__Assignment__
Below is a set of records; reproduce them exactly without their pictures.

▼▼▼

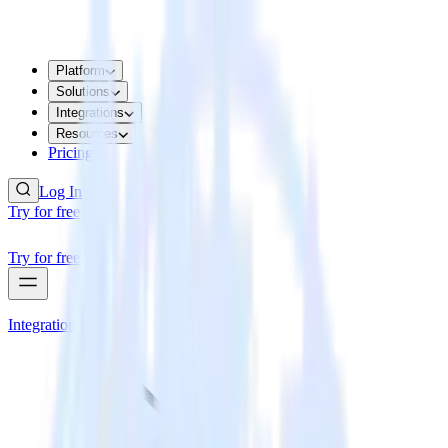
Platform
Solutions
Integrations
Resources
Pricing
Log In
Try for free
Try for free
Integrations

▲▲▲

__Written solution__
Platform
Solutions
Integrations
Resources
Pricing
Log In
Try for free
Try for free
Integrations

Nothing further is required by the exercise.